Global Energy Ventures (ASX: GEV) has inked a memorandum of understanding with German-based ILF Beratend Ingenieure to identify and develop green hydrogen projects – paving the way for Global Energy Ventures to expand into Europe and cement its position in Australia.
Under the MoU with ILF, the companies will cooperate and explore green hydrogen opportunities in Australian and Europe using Global Energy Ventures’ compressed hydrogen C-H2 shipping and supply chain technology.
Global Energy Ventures managing director Martin Carolan said the company had identified Europe as a key market for the company’s C-H2 technology.
He noted the renewable energy sector in the region had been “growing at a rapid rate” for some years and that transport of green hydrogen using compression was “highly suitable” for the market given the short-to-medium distances to future demand centres such as Germany.
“The MoU with ILF will establish Global Energy Ventures’ launch into Europe with one of the world’s leading engineering firms with expertise in the design and implementation of green hydrogen projects.”
ILF hydrogen expertise
Global Energy Ventures says international engineering firm IFL has “expertise” along the full hydrogen value chain and has been “successfully executing technically demanding” industrial and infrastructure projects for more than 50 years.
The advantage ILF’s global network is it enables Global Energy Ventures to draw on international experts and leverage from their unique experience, processes and tools.
Global Energy Ventures pointed out hydrogen-related projects were “well-known” to ILF. Hydrogen projects are part of ILF’s pipeline, refinery and petrochemical plant division which has been operating for over 20 years.
Among ILF’s hydrogen projects is the Demo4Grid which is a 4MW electrolyser plant with hydrogen storage and truck fuelling station in Austria.
Another project was a feasibility study in Germany for a 40-100MW power-to-gas plant including electrolysis, methane, hydrogen pipeline and injection into the existing gas grid.

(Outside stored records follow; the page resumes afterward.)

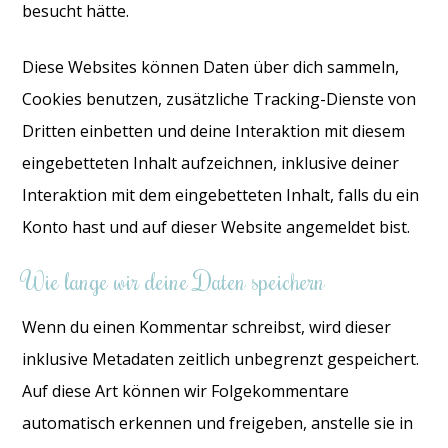
besucht hätte.
Diese Websites können Daten über dich sammeln,
Cookies benutzen, zusätzliche Tracking-Dienste von
Dritten einbetten und deine Interaktion mit diesem
eingebetteten Inhalt aufzeichnen, inklusive deiner
Interaktion mit dem eingebetteten Inhalt, falls du ein
Konto hast und auf dieser Website angemeldet bist.
Wie lange wir deine Daten speichern
Wenn du einen Kommentar schreibst, wird dieser
inklusive Metadaten zeitlich unbegrenzt gespeichert.
Auf diese Art können wir Folgekommentare
automatisch erkennen und freigeben, anstelle sie in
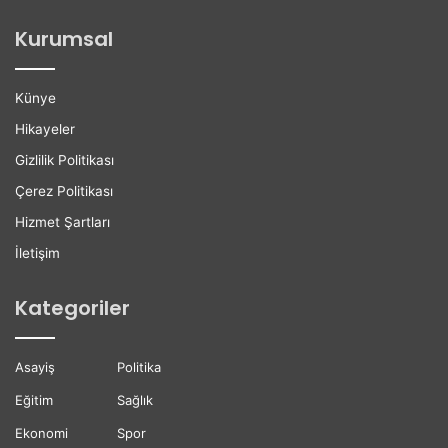
ğ
l
Kurumsal
a
e
n
r
H
e
Künye
a
K
y
a
Hikayeler
a
r
Gizlilik Politikası
t
i
ı
y
Çerez Politikası
n
e
Hizmet Şartları
ı
r
K
D
İletişim
a
e
y
s
Kategoriler
b
t
e
e
t
ğ
Asayiş
Politika
t
i
i
Eğitim
Sağlık
Ekonomi
Spor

Other work comprises various compressor stations and ILF is now part of the AquaVentus consortium.
The company joined the consortium in 2020, which aims to develop up to 10GW production of green hydrogen on the German archipelago island of Helgoland and a 200km hydrogen pipeline for transport to the shore.
“ILF’s experience in hydrogen, strong reputation in project delivery and long-standing relationships will be beneficial to Global Energy Ventures in Europe while we will also look to ILF’s expertise across the value chain for hydrogen projects in Australia,” Mr Carolan added.

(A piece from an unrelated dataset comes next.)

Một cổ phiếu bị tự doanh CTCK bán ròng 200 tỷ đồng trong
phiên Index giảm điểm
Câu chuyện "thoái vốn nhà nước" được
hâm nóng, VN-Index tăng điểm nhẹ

Europe presents large market opportunity
Europe is a key market for Global Energy Venture’s C-H2 technology.
The region is home to a “fast developing” hydrogen economy and leads the world in clean energy policy, along with incentive schemes, production centres, demand and environmental, sustainability and governance financing.
By 2030, the European Union’s goal is to have 40GW of its own green hydrogen production capacity and the potential for the import of another 40GW to meet net zero targets in 2050.

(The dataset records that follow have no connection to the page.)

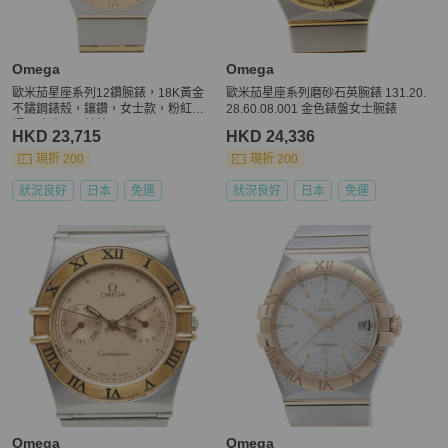
Omega
Omega
歐米茄星座系列12鑽腕錶，18K黃金
歐米茄星座系列磨砂石英腕錶 131.20.
不鏽鋼錶殼，鑲鑽，女士款，粉紅色
28.60.08.001 金色錶盤女士腕錶
調，珍珠母貝錶鏡，123.20.24.60.57.
HKD 23,715
HKD 24,336
004
現折 200
現折 200
狀況良好
日本
免運
狀況良好
日本
免運
Omega
Omega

The region also houses large ports which can accommodate hydrogen unloading and storage facilities.
It also has other necessary infrastructure including a pipeline network, a high number of potential end-users and proximity to the North Sea where offshore wind can be harnessed to provide large amounts of cheap renewable electricity for green hydrogen production.
ILF business development manager Jens Kottsieper pointed out given Europe’s need for large quantities of hydrogen, there was a need for shipping capabilities.
“We are glad to be able to complement our pipeline and hydrogen expertise with Global Energy Ventures’ expertise in low-cost transport by ship.”
“The cooperation with Global Energy Ventures allows us to advise our customers even more comprehensively on their transport issues in order to develop a solution that fits their specific requirements,” Mr Kottsieper added.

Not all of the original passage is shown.